In August 2009, Harrison and colleague Keri Nicoll from the University of Reading measured the electrical properties of dust blown from the Sahara into the atmosphere above the Cape Verde Islands using weather balloons. While dust charges have been measured in the atmosphere near the Earth's surface, there is little information from higher altitudes. So the British team exploited two custom-designed instruments mounted aboard a standard meteorological radiosonde.

The first of these instruments, an aerosol particle counter, measures particle size and concentration using light scattered from particles drawn into a sampling chamber by an air pump. The second, a dust charge sensor, consists of a spherical metal electrode in which charge is induced by impacts from electrified particles.

"Because the charges on dust are small the detector has to be very sensitive, but this means it can also easily become swamped if large charges are present," Harrison said. "We had to develop special electronics that would overcome this, otherwise the flight would be wasted." However, while the sensor could measure the dust particles' charge, it was unable to determine their polarity unambiguously.

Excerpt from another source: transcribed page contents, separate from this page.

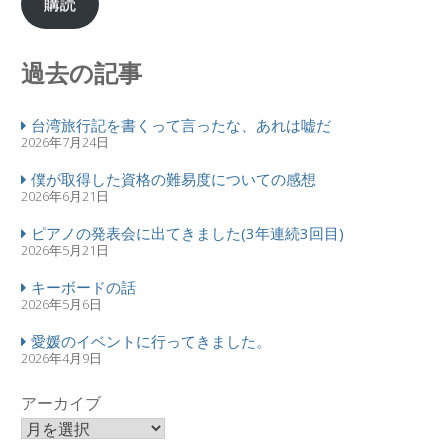
購読
過去の記事
台湾旅行記を書くって言ったな、あれは嘘だ
2026年7月24日
僕が取得した資格の難易度についての感想
2026年6月21日
ピアノの発表会に出てきました(3年連続3回目)
2026年5月21日
キーボードの話
2026年5月6日
愛媛のイベントに行ってきました。
2026年4月9日
アーカイブ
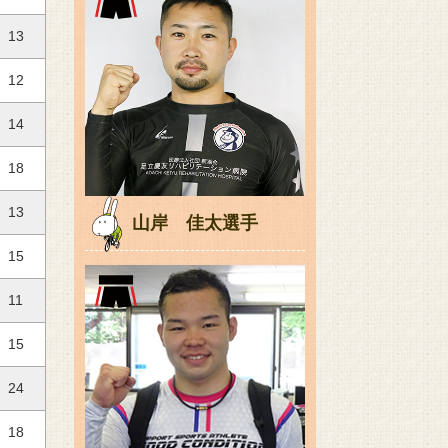
13
12
14
18
13
山岸 佳太選手
15
11
15
24
18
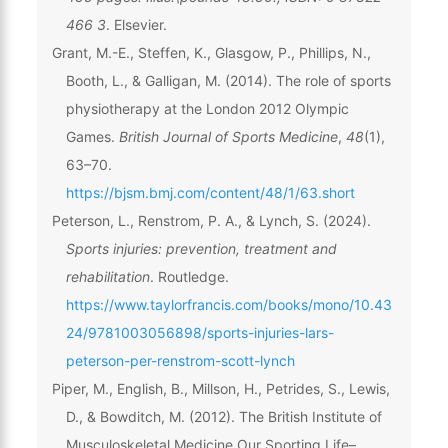
466 3
. Elsevier.
Grant, M.-E., Steffen, K., Glasgow, P., Phillips, N.,
Booth, L., & Galligan, M. (2014). The role of sports
physiotherapy at the London 2012 Olympic
Games.
British Journal of Sports Medicine
,
48
(1),
63–70.
https://bjsm.bmj.com/content/48/1/63.short
Peterson, L., Renstrom, P. A., & Lynch, S. (2024).
Sports injuries: prevention, treatment and
rehabilitation
. Routledge.
https://www.taylorfrancis.com/books/mono/10.43
24/9781003056898/sports-injuries-lars-
peterson-per-renstrom-scott-lynch
Piper, M., English, B., Millson, H., Petrides, S., Lewis,
D., & Bowditch, M. (2012). The British Institute of
Musculoskeletal Medicine Our Sporting Life–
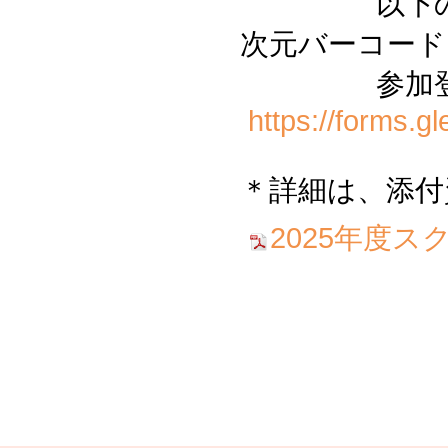
以下のお申し
次元バーコード
参加登録を
https://forms
＊詳細は、添付
2025年度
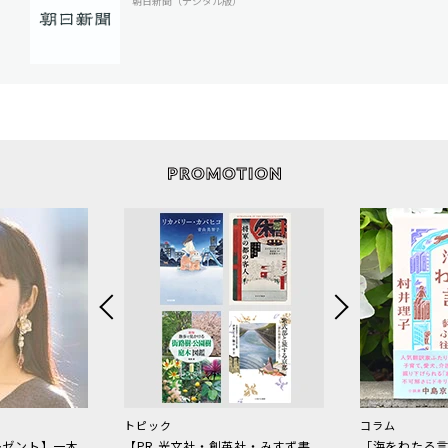
朝日新聞（デジタル版）
トピック
コラム
レゼント】一木
【PR 光文社・創英社・みすず書
「海をわたる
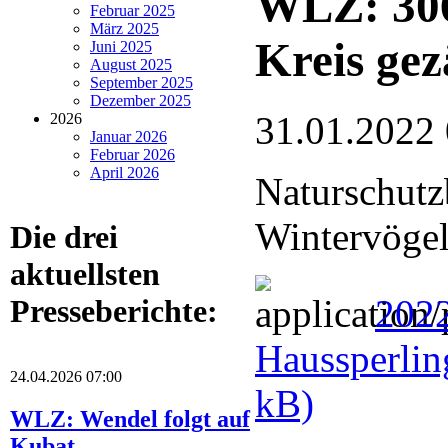
WLZ: 306
Februar 2025
März 2025
Kreis gez
Juni 2025
August 2025
September 2025
Dezember 2025
31.01.2022
2026
Januar 2026
Februar 2026
April 2026
Naturschutz
Wintervögel
Die drei
aktuellsten
202
Presseberichte:
Haussperlin
24.04.2026 07:00
kB)
WLZ: Wendel folgt auf
Kubat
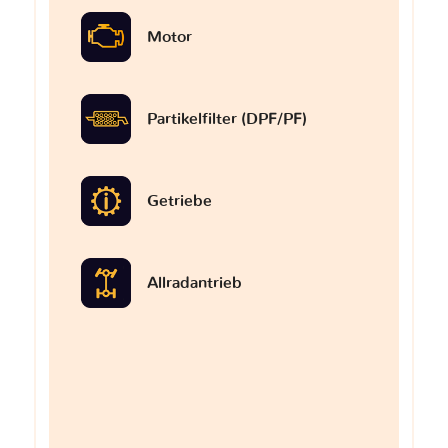
Motor
Partikelfilter (DPF/PF)
Getriebe
Allradantrieb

The team's first balloon sounding saw two layers of dust, one at an altitude of 4 km and one at 2 km; the second sounding saw a single, much denser, layer of dust up to 3.5 km. In each case more than 85% of the particles detected were 0.6–1.4 μm in diameter, with a maximum measured charge density of 25 pCm–3. This is sufficient to influence the dust particles' removal by wet atmospheric processes.

Earle Williams, who studies physical processes in meteorology at Massachussetts Institute of Technology, US, says that the measurements of African dust storms are "new and valuable". "The consideration of electrical forces on particles in situ may be needed to account for their extraordinarily long-range transport," he said. However, Williams feels the lack of polarity information is a major shortcoming, and also hopes that the team can add electrical-field measurements to their detection capabilities. This is exactly what Harrison and his colleagues now intend to do. "We are developing a disposable sensitive electric-field sensor to fly on weather balloons," said Harrison.